What is needed:
Select and reproduce each line of the listing below that bears the string "biệt".
*-*-*
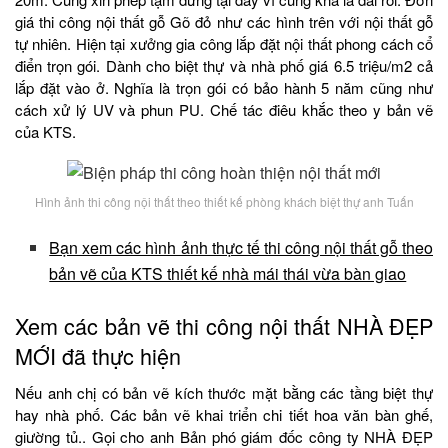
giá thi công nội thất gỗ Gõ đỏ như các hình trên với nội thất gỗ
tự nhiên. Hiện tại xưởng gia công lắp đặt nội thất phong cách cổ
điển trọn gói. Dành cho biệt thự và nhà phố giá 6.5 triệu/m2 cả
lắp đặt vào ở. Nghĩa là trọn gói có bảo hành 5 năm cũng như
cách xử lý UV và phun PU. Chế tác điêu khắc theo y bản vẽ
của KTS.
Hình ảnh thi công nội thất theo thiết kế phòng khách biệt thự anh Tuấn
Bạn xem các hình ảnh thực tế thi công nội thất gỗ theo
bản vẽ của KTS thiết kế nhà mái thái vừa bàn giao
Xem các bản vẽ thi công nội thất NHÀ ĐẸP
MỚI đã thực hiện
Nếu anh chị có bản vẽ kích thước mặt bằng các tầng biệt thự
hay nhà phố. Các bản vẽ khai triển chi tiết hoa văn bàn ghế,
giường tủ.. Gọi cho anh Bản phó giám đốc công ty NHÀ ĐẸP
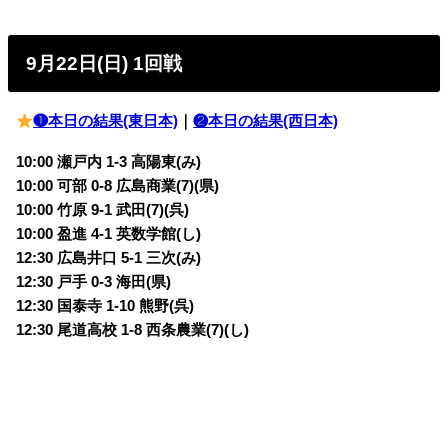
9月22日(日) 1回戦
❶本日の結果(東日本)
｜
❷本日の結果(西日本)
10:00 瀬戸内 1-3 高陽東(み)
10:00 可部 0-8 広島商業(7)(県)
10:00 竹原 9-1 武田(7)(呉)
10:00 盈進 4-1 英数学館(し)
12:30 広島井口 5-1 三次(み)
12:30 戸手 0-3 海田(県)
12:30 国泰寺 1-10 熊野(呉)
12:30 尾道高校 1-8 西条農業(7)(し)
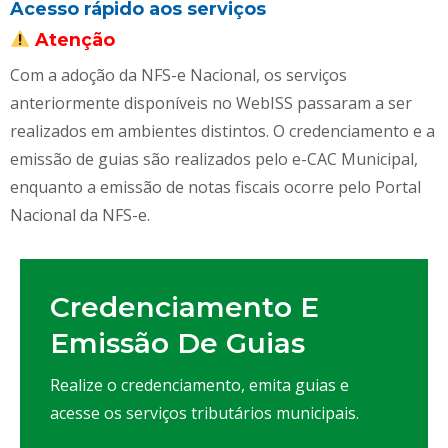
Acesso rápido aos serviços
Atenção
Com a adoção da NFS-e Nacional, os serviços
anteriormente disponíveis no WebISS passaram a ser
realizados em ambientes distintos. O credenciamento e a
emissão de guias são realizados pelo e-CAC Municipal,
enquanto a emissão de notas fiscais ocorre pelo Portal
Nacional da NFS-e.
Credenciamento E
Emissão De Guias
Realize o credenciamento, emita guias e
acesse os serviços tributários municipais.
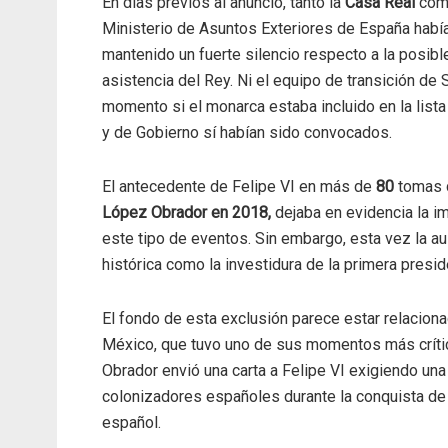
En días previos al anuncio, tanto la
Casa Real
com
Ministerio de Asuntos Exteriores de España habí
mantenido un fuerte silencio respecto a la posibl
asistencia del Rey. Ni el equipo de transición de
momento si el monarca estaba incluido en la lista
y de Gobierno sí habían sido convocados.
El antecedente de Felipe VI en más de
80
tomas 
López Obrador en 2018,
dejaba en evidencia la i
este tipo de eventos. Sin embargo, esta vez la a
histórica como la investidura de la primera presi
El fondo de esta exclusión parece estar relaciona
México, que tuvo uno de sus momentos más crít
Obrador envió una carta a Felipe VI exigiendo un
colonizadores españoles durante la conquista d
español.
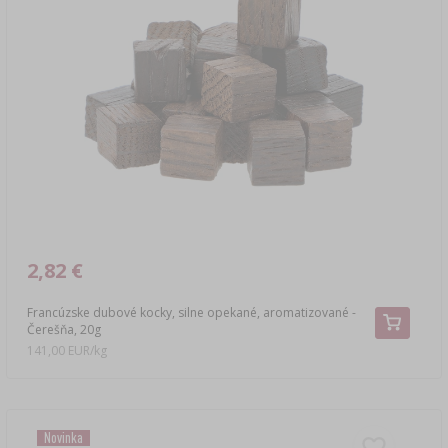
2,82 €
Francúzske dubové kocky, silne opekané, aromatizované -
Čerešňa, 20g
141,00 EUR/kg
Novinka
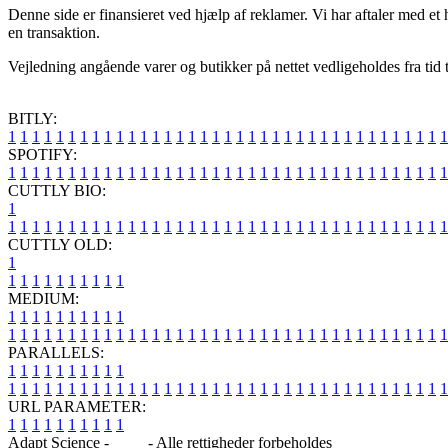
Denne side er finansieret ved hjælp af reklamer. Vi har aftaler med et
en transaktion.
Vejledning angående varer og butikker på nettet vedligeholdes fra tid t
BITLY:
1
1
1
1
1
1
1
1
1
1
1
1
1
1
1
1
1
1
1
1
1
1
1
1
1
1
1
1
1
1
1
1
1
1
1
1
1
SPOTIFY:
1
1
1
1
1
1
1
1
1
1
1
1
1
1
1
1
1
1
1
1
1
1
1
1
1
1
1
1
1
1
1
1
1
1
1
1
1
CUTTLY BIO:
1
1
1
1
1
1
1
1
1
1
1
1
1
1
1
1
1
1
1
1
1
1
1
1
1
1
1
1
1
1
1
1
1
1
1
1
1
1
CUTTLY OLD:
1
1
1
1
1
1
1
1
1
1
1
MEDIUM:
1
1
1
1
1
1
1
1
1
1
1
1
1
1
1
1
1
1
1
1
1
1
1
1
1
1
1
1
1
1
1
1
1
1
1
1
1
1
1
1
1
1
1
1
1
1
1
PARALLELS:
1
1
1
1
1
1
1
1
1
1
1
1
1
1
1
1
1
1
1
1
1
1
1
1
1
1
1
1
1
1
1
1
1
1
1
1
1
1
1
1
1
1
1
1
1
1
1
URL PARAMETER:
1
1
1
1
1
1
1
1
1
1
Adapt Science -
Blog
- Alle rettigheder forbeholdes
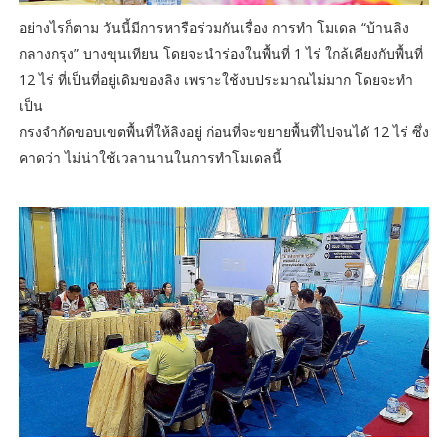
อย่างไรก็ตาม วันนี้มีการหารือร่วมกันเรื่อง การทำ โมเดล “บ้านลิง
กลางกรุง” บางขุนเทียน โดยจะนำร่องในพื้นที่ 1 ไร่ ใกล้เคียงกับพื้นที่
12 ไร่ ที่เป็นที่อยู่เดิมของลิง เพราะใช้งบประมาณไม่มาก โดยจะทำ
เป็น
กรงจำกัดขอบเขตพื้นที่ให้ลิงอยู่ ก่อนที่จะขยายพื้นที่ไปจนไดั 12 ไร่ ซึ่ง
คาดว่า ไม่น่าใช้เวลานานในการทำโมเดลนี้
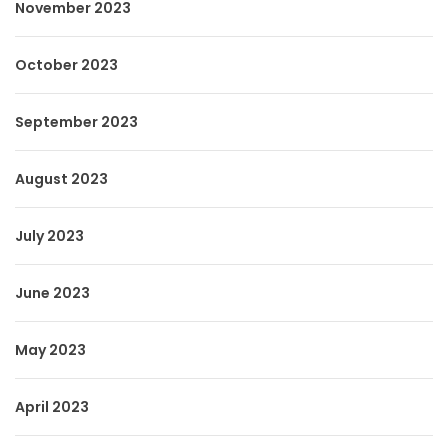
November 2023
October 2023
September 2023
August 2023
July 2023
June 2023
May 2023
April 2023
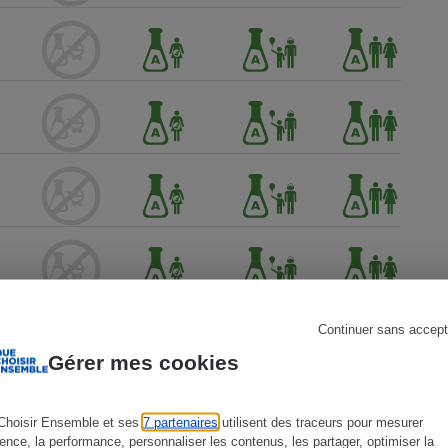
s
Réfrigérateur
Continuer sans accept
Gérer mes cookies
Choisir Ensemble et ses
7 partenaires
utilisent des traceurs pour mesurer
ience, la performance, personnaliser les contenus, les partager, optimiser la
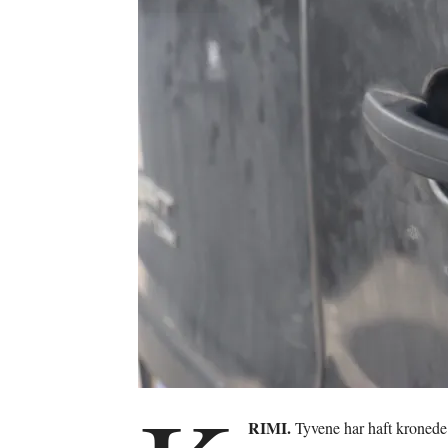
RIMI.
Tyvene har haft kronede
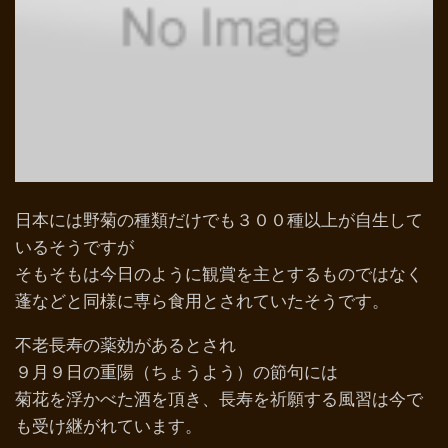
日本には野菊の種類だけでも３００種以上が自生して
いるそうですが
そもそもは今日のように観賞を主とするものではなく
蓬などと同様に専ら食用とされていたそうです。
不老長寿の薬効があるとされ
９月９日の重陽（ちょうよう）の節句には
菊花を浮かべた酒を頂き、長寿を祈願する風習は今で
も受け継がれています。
*-*-*
Finished exercise:
điển trọn gói. Dành cho biệt thự và nhà phố giá 6.5 triệu/m2 cả
Hình ảnh thi công nội thất theo thiết kế phòng khách biệt thự anh Tuấn
Nếu anh chị có bản vẽ kích thước mặt bằng các tầng biệt thự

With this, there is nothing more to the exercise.